Three hours into the player introductions for last night's All Star game, we should have realized that we were in for a long night. I am not sure if the introductions were longer, more painful and less necessary than that "Call Your Shot" promotion right before the finals of the Home Run Derby, so we will call it a tie.
Fox/Major League Baseball trotted out anywhere from three to fifteen Hall of Famers at each position and introduced them as well as the current players. I took a nap about a half hour into it and woke up when they got to third base and introduced Phil Rizzuto. I thought they were going to start naming all of the dead Hall of Famers. And speaking of dead guys, why was Rizzuto (who is a ballplayer, not a word) the only one named? If I was Babe Ruth's, or Roger Maris', or Mickey Mantle's ghost, I would be haunting Joe Buck's house so bad right now.
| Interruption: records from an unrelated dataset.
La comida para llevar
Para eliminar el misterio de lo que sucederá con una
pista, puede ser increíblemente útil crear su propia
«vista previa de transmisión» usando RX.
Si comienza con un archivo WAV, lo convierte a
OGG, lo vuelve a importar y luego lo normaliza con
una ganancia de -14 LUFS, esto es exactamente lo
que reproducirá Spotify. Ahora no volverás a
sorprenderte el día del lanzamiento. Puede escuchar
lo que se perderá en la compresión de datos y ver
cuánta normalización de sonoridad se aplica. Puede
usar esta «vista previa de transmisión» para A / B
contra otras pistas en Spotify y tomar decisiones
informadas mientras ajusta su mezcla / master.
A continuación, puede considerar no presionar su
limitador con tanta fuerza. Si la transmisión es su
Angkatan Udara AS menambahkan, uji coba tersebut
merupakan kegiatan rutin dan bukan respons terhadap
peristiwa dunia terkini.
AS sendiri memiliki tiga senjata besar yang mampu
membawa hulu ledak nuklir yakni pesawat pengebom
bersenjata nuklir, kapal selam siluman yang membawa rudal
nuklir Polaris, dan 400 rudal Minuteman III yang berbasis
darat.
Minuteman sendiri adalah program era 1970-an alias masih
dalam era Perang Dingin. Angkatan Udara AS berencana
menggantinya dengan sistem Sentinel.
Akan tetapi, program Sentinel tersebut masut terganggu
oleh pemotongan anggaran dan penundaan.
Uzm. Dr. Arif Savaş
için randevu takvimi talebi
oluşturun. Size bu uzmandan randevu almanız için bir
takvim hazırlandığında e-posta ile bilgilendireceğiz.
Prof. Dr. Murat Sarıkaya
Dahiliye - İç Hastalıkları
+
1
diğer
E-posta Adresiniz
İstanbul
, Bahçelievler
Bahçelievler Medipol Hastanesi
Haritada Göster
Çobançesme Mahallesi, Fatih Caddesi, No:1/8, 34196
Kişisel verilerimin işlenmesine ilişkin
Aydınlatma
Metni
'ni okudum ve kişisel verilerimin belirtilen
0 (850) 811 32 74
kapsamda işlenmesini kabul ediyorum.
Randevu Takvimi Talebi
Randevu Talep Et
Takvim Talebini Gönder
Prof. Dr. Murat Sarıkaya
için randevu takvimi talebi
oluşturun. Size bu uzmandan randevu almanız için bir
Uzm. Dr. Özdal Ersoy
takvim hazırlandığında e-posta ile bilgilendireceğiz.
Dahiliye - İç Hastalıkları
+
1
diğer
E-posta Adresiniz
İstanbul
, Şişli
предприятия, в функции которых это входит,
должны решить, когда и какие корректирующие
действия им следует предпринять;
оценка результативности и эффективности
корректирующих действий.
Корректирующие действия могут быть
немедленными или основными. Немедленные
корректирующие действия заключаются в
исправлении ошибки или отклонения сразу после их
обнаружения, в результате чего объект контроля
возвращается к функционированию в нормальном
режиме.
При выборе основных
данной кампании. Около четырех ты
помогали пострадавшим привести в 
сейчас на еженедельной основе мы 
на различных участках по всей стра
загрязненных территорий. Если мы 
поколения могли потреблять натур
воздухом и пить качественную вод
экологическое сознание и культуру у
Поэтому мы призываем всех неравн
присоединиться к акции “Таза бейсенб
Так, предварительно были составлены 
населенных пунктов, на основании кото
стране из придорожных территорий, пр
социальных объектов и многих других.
The funny thing was that Buck's dramatic scripted intro for the intro stated that he was going to name the "living immortals." I got a kick out of this because A: Rizzuto is not living (not that I am mocking him for being dead, I just don't see how he is a "living immortal" and B: can there be such a thing as a "dead immortal"? I mean being immortal seems like it pretty much eliminates death, being that it means "not dead."
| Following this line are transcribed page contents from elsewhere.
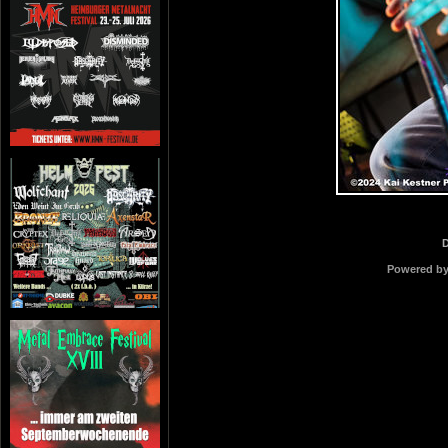
Powered b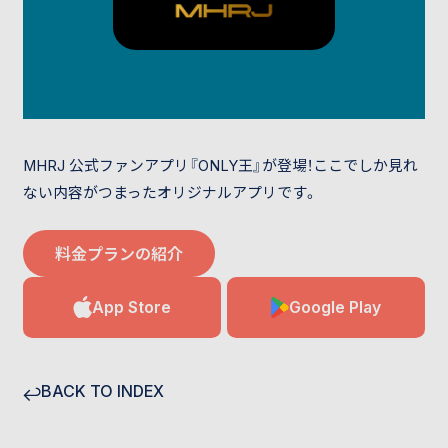
MHRJ 公式ファンアプリ『ONLY王』が登場！ここでしか見れ
ない内容がつまったオリジナルアプリです。
料金プランの紹介
App Store
Google Play
BACK TO INDEX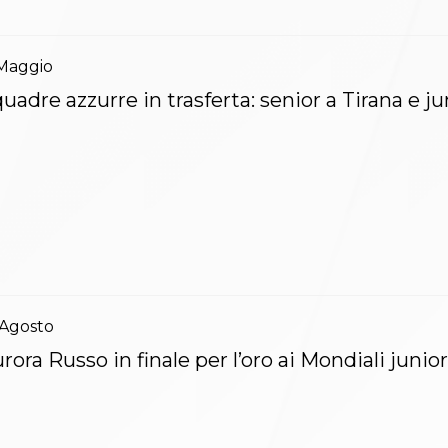
Maggio
uadre azzurre in trasferta: senior a Tirana e j
Agosto
rora Russo in finale per l’oro ai Mondiali junio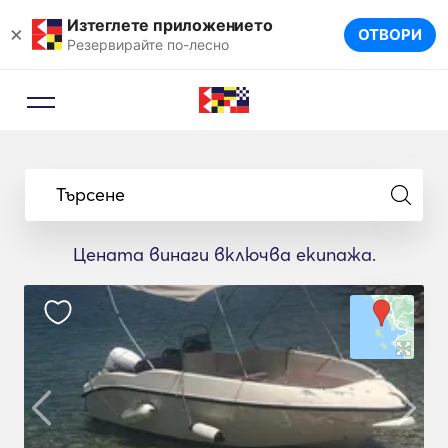
Изтеглете приложението
×
ОТВОРИ
Резервирайте по-лесно
Търсене
Цената винаги включва екипажа.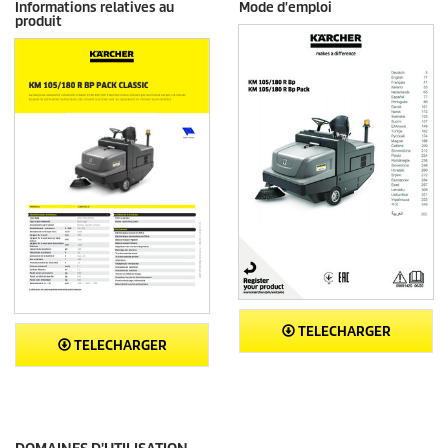
Informations relatives au
Mode d'emploi
produit
TELECHARGER
TELECHARGER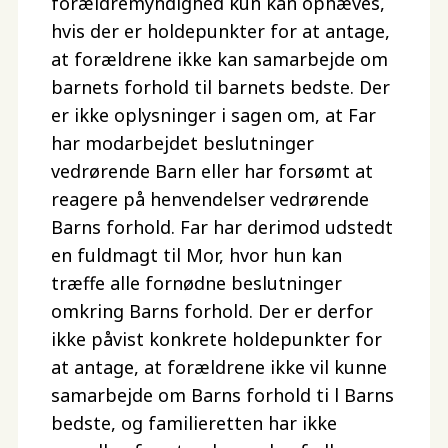
forældremyndighed kun kan ophæves,
hvis der er holdepunkter for at antage,
at forældrene ikke kan samarbejde om
barnets forhold til barnets bedste. Der
er ikke oplysninger i sagen om, at Far
har modarbejdet beslutninger
vedrørende Barn eller har forsømt at
reagere på henvendelser vedrørende
Barns forhold. Far har derimod udstedt
en fuldmagt til Mor, hvor hun kan
træffe alle fornødne beslutninger
omkring Barns forhold. Der er derfor
ikke påvist konkrete holdepunkter for
at antage, at forældrene ikke vil kunne
samarbejde om Barns forhold ti l Barns
bedste, og familieretten har ikke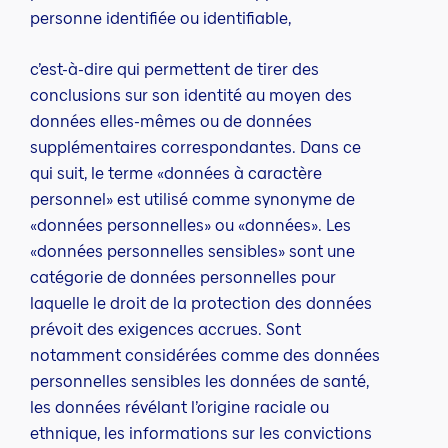
personne identifiée ou identifiable,
c’est-à-dire qui permettent de tirer des
conclusions sur son identité au moyen des
données elles-mêmes ou de données
supplémentaires correspondantes. Dans ce
qui suit, le terme «données à caractère
personnel» est utilisé comme synonyme de
«données personnelles» ou «données». Les
«données personnelles sensibles» sont une
catégorie de données personnelles pour
laquelle le droit de la protection des données
prévoit des exigences accrues. Sont
notamment considérées comme des données
personnelles sensibles les données de santé,
les données révélant l’origine raciale ou
ethnique, les informations sur les convictions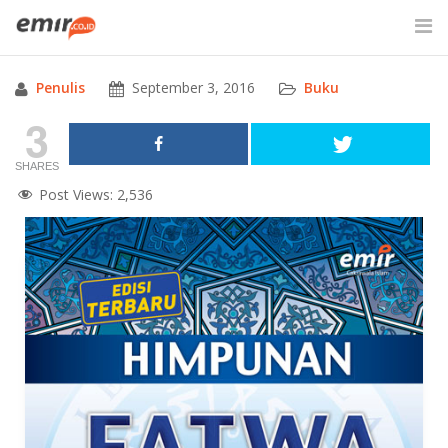
Skip
to
content
Penulis
September 3, 2016
Buku
SITE SEARCH
3
SHARES
Post Views:
2,536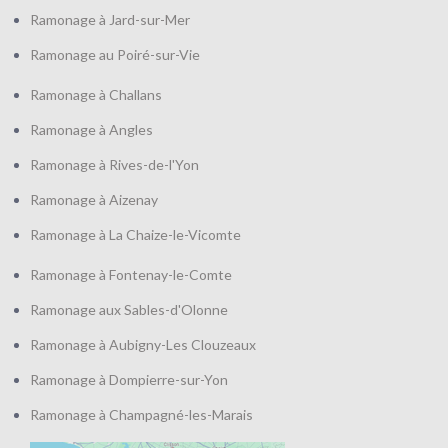
Ramonage à Jard-sur-Mer
Ramonage au Poiré-sur-Vie
Ramonage à Challans
Ramonage à Angles
Ramonage à Rives-de-l'Yon
Ramonage à Aizenay
Ramonage à La Chaize-le-Vicomte
Ramonage à Fontenay-le-Comte
Ramonage aux Sables-d'Olonne
Ramonage à Aubigny-Les Clouzeaux
Ramonage à Dompierre-sur-Yon
Ramonage à Champagné-les-Marais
Also during the intros, Josh Hamilton was called, "a hero last night in the Derby," and while that is completely true, if I was Justin (or Jason) Morneau, I'd be pissed.
Buck's painfully scripted and rehearsed moments did not go well for him. At one point, while fawning over Yankee Stadium, he called it "our Coliseum." I couldn't help but think that the Los Angeles Memorial Coliseum is our Coliseum, being that it is slightly older than Yankee stadium and is, you know, called the "Coliseum." This was the line that Buck trotted out when the game was seemingly about to end: Grady Sizemore at bat, bases loaded, no outs, bottom of the 10th. The NL then put on a defensive exhibition (thankfully, no balls were hit to Dan Uggla) and Buck's big line was wasted.
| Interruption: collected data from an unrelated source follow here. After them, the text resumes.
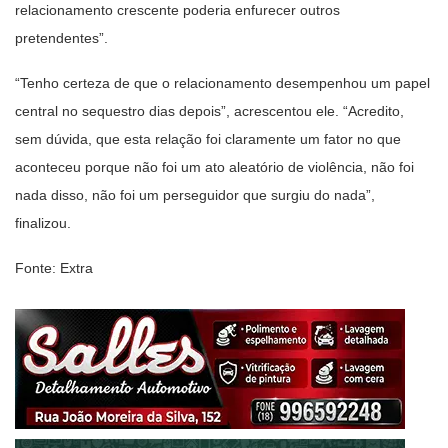
relacionamento crescente poderia enfurecer outros
pretendentes”.
“Tenho certeza de que o relacionamento desempenhou um papel
central no sequestro dias depois”, acrescentou ele. “Acredito,
sem dúvida, que esta relação foi claramente um fator no que
aconteceu porque não foi um ato aleatório de violência, não foi
nada disso, não foi um perseguidor que surgiu do nada”,
finalizou.
Fonte: Extra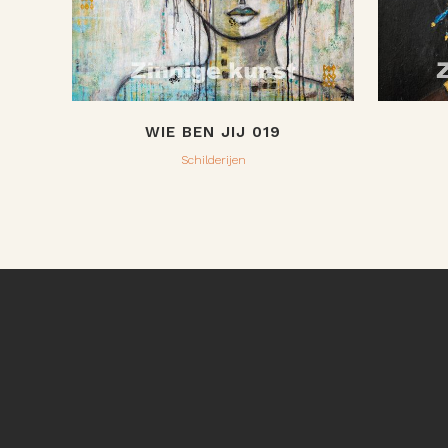
WIE BEN JIJ 019
Schilderijen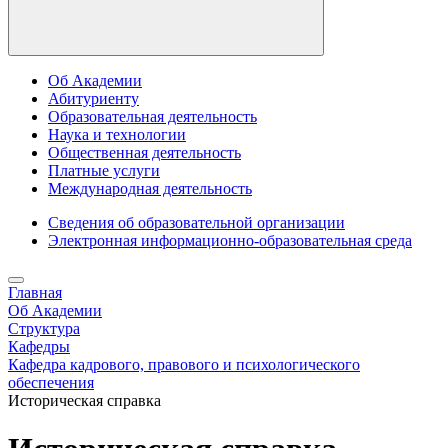
Об Академии
Абитуриенту
Образовательная деятельность
Наука и технологии
Общественная деятельность
Платные услуги
Международная деятельность
Сведения об образовательной организации
Электронная информационно-образовательная среда
Главная
Об Академии
Структура
Кафедры
Кафедра кадрового, правового и психологического
обеспечения
Историческая справка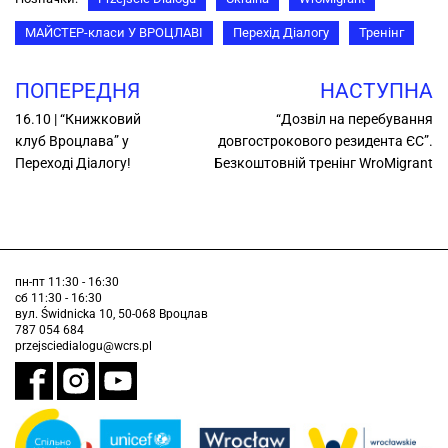
МАЙСТЕР-класи У ВРОЦЛАВІ
Перехід Діалогу
Тренінг
ПОПЕРЕДНЯ
НАСТУПНА
16.10 | “Книжковий
“Дозвіл на перебування
клуб Вроцлава” у
довгострокового резидента ЄС”.
Переході Діалогу!
Безкоштовній тренінг WroMigrant
пн-пт 11:30 - 16:30
сб 11:30 - 16:30
вул. Świdnicka 10, 50-068 Вроцлав
787 054 684
przejsciedialogu@wcrs.pl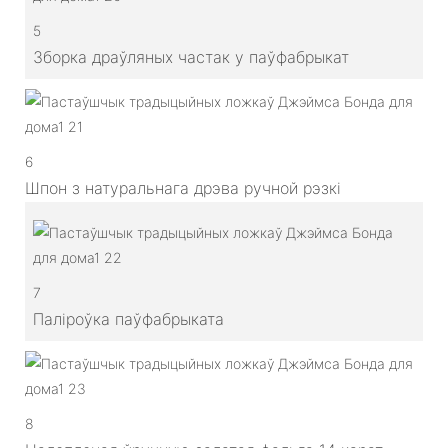
5
Зборка драўляных частак у паўфабрыкат
6
Шпон з натуральнага дрэва ручной рэзкі
7
Паліроўка паўфабрыката
8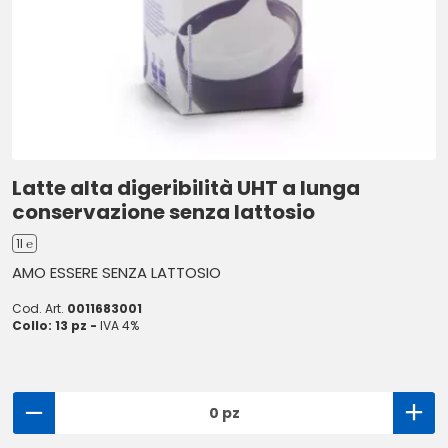
Latte alta digeribilità UHT a lunga
conservazione senza lattosio
1l ℮
AMO ESSERE SENZA LATTOSIO
Cod. Art.
0011683001
Collo: 13 pz -
IVA 4%
0 pz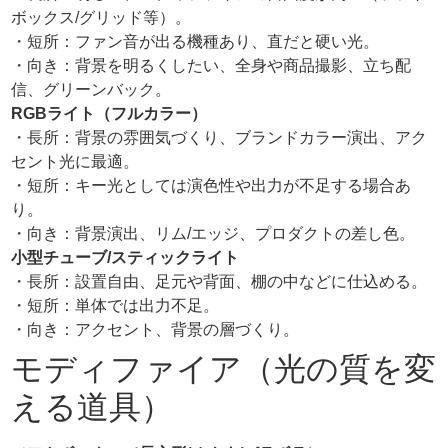
ボックス/グリッド等）。
・短所：ファン音が出る機種あり、直だと硬い光。
・向き：背景を明るくしたい、全身や商品撮影、立ち配
信、グリーンバック。
RGBライト（フルカラー）
・長所：背景の雰囲気づくり、ブランドカラー演出、アク
セント光に最適。
・短所：キー光としては演色性や出力が不足する場合あ
り。
・向き：背景演出、リム/エッジ、プロダクトの差し色。
小型チューブ/スティックライト
・長所：設置自由、足元や背面、棚の中などに仕込める。
・短所：単体では出力不足。
・向き：アクセント、背景の層づくり。
モディファイア（光の質を変
える道具）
Late in the game, in maybe the 12th or 13th inning, I started to wonder who was the saddest man on earth at that moment: Uggla or Bud Selig? Uggla will likely decline the invitation to next year's All Star game, if he is invited. He struck out three times and when he did hit the ball, he grounded into a double play. He left a game-high six men on base. And he committed three errors. Ouch.
But then there is Selig. In 2002 when the game was tied 7-7 in the 11th inning and Selig had to figure out what the hell they were going to do now that neither team had any pitchers left, he looked like he would rather have cut his own leg off with a plastic spoon than have to deal with that situation, live on national television, in the front row of his own home stadium. So this time he was hiding in an office somewhere.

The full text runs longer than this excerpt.